> **Requirement**: Here is the task for the records below: repeat exactly the lines from the one with "PhD Program" to the one with "More suction power to the floor than", both included, and nothing else.

> **Data for review**:
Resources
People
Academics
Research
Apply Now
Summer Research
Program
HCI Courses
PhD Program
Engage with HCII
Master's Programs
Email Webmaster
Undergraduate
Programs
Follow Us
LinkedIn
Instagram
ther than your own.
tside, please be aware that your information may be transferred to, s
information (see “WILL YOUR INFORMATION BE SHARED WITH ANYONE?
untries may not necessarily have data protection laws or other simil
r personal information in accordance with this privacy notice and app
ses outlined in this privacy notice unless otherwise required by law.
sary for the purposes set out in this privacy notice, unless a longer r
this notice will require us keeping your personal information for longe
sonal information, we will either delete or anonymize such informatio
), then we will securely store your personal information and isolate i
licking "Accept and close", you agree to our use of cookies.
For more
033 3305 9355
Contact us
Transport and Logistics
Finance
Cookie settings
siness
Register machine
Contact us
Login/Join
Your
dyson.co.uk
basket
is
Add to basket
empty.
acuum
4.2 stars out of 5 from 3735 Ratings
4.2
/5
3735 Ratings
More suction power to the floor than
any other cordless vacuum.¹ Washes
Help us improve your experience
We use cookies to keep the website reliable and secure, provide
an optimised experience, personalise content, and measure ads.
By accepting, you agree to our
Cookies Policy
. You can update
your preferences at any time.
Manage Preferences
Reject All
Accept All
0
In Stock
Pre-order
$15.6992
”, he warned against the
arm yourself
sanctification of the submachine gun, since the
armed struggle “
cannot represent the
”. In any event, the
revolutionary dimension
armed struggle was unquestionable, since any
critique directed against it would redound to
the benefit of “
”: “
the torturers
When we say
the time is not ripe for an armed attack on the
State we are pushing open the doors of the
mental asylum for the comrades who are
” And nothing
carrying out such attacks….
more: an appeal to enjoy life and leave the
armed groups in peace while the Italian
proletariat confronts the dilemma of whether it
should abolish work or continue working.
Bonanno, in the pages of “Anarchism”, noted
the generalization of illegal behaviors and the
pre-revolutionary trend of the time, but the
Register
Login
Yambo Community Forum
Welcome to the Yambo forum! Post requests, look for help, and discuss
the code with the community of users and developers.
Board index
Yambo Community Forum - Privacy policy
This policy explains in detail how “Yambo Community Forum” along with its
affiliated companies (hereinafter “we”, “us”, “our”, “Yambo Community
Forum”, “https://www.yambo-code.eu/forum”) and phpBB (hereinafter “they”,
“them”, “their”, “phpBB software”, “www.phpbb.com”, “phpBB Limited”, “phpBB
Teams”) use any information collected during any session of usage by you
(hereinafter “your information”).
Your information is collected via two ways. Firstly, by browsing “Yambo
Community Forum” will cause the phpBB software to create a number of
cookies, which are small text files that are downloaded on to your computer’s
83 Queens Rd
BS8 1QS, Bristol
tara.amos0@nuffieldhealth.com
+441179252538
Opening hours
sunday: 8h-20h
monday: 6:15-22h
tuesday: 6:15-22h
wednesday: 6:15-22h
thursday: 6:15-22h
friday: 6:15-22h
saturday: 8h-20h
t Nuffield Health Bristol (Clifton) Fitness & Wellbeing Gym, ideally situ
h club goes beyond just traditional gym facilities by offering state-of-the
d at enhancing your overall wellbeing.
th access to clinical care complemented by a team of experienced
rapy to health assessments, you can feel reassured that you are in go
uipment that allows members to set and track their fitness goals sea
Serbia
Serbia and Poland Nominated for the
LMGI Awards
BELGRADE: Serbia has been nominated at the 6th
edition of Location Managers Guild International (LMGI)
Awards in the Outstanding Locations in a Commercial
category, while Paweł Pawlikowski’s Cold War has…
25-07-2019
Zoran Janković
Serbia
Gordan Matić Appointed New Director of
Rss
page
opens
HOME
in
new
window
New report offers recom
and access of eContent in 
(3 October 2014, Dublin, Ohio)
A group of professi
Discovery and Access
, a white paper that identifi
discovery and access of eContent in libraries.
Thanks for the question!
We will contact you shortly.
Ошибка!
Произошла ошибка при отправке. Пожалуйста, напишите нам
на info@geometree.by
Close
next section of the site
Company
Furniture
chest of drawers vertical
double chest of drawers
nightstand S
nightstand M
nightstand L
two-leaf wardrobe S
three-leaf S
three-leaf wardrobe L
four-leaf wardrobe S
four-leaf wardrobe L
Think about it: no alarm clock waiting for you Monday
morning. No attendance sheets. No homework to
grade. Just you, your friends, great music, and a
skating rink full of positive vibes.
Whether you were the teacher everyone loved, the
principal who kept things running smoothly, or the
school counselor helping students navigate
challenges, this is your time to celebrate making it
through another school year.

---

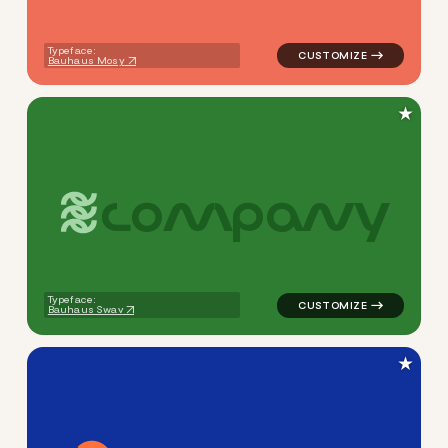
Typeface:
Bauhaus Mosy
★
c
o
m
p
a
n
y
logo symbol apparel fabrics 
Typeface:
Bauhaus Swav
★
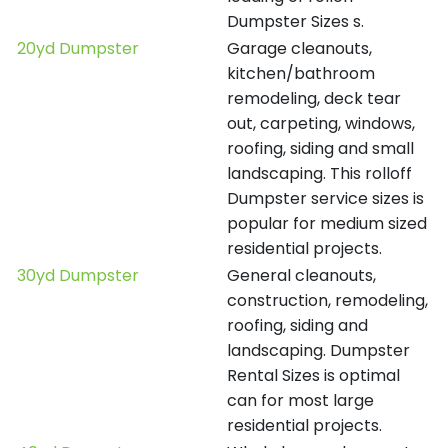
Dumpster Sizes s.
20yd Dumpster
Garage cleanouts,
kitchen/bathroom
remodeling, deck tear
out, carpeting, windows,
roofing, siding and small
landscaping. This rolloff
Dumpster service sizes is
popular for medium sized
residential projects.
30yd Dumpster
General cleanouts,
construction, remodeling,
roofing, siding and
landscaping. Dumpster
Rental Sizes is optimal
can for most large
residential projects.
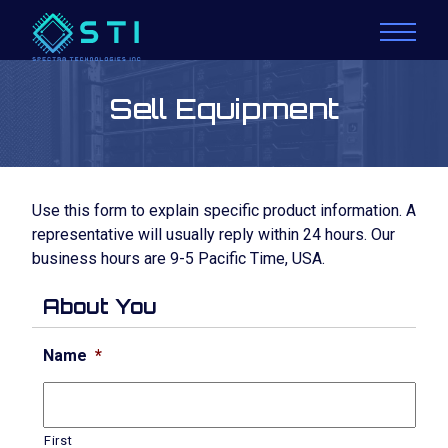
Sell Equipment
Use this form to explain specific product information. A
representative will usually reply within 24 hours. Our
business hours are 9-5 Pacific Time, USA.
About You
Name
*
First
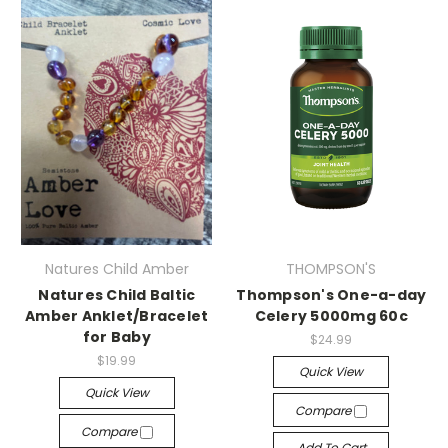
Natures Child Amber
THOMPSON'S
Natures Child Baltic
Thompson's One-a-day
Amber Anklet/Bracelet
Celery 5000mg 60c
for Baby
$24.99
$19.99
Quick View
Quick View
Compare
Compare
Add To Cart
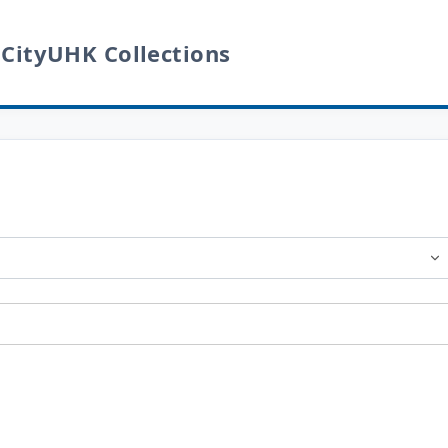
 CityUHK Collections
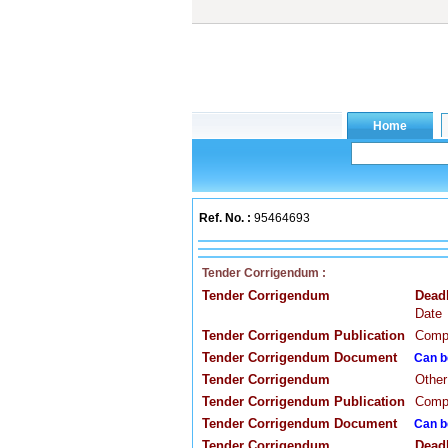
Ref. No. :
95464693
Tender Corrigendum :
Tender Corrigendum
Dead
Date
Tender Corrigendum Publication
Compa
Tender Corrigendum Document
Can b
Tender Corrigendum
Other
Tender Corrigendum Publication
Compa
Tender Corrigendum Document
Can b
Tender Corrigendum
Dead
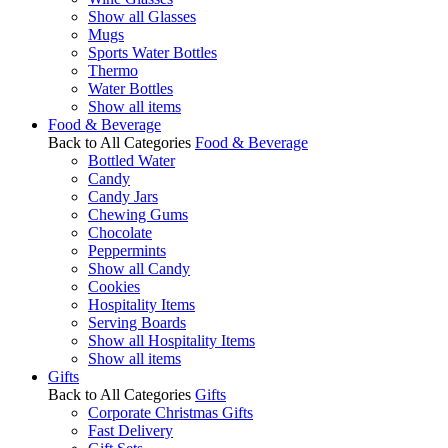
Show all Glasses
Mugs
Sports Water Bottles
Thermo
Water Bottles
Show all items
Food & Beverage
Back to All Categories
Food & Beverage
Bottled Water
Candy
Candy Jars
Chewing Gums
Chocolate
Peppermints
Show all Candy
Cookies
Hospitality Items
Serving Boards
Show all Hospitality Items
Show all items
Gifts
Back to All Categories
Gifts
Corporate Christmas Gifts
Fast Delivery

> **Exercise result**:
PhD Program
Engage with HCII
Master's Programs
Email Webmaster
Undergraduate
Programs
Follow Us
LinkedIn
Instagram
ther than your own.
tside, please be aware that your information may be transferred to, s
information (see “WILL YOUR INFORMATION BE SHARED WITH ANYONE?
untries may not necessarily have data protection laws or other simil
r personal information in accordance with this privacy notice and app
ses outlined in this privacy notice unless otherwise required by law.
sary for the purposes set out in this privacy notice, unless a longer r
this notice will require us keeping your personal information for longe
sonal information, we will either delete or anonymize such informatio
), then we will securely store your personal information and isolate i
licking "Accept and close", you agree to our use of cookies.
For more
033 3305 9355
Contact us
Transport and Logistics
Finance
Cookie settings
siness
Register machine
Contact us
Login/Join
Your
dyson.co.uk
basket
is
Add to basket
empty.
acuum
4.2 stars out of 5 from 3735 Ratings
4.2
/5
3735 Ratings
More suction power to the floor than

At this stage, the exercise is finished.